Wednesday, May 06, 2009

Torture in three grafs

As awful as The New Republic can be, this is brilliant in its economy:

First, there's no such thing as a government policy of "torturing terrorists. " There's only a policy of torturing people the government thinks are terrorists. Many of the suspected terrorists at Guantanamo Bay, subjected to agonizing stress positions, turned out not to be terrorists--not because the soldiers who captured them were venal, but because they were human.

Second, torture is designed to force prisoners to provide an answer the interrogator already knows. The torturer relents when his subject provides the "correct" answer. Intelligence gathering, by contrast, is designed to garner answers the interrogator does not already know.

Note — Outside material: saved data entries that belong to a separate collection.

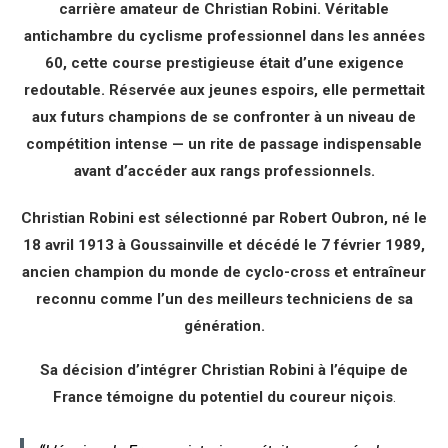
carrière amateur de Christian Robini. Véritable
antichambre du cyclisme professionnel dans les années
60, cette course prestigieuse était d’une exigence
redoutable. Réservée aux jeunes espoirs, elle permettait
aux futurs champions de se confronter à un niveau de
compétition intense — un rite de passage indispensable
avant d’accéder aux rangs professionnels.
Christian Robini est sélectionné par Robert Oubron, né le
18 avril 1913 à Goussainville et décédé le 7 février 1989,
ancien champion du monde de cyclo-cross et entraîneur
reconnu comme l’un des meilleurs techniciens de sa
génération.
Sa décision d’intégrer Christian Robini à l’équipe de
France témoigne du potentiel du coureur niçois
.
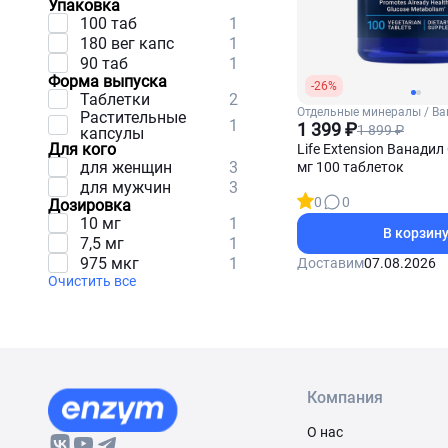
Упаковка
100 таб
1
180 вег капс
1
90 таб
1
Форма выпуска
-26%
Таблетки
2
Отдельные минералы / В
Растительные
1
1 399 ₽
1 899 ₽
капсулы
Для кого
Life Extension Ванадил
для женщин
3
мг 100 таблеток
для мужчин
3
0
0
Дозировка
10 мг
1
В корзин
7,5 мг
1
975 мкг
1
Доставим
07.08.2026
Очистить все
Компания
О нас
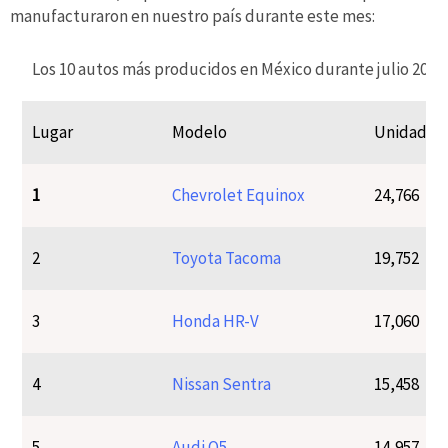
manufacturaron en nuestro país durante este mes:
Los 10 autos más producidos en México durante julio 2025
Lugar
Modelo
Unidades
1
Chevrolet Equinox
24,766
2
Toyota Tacoma
19,752
3
Honda HR-V
17,060
4
Nissan Sentra
15,458
5
Audi Q5
14,957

Finally, yes, we can imagine ticking-time-bomb situations where regular interrogation methods work too slowly and extreme measures might prove helpful. But this premise bears the same relationship to the question of legalizing torture as the morality of stealing a loaf of bread to feed your starving family does to the question of legalizing theft.

1 Comments:

Anonymous Anonymous said...

Maybe too economical. Left out: Torture is destructive. It destroys its victim psychologically and physically, sometimes totally (fatally). It destroys testimony and investigations with coerced contradictions and falsehoods.

No torturer should be allowed to hide behind the search for the truth, and neither should anyone who goaded and guided them from afar. Their motives are as suspect as their methods.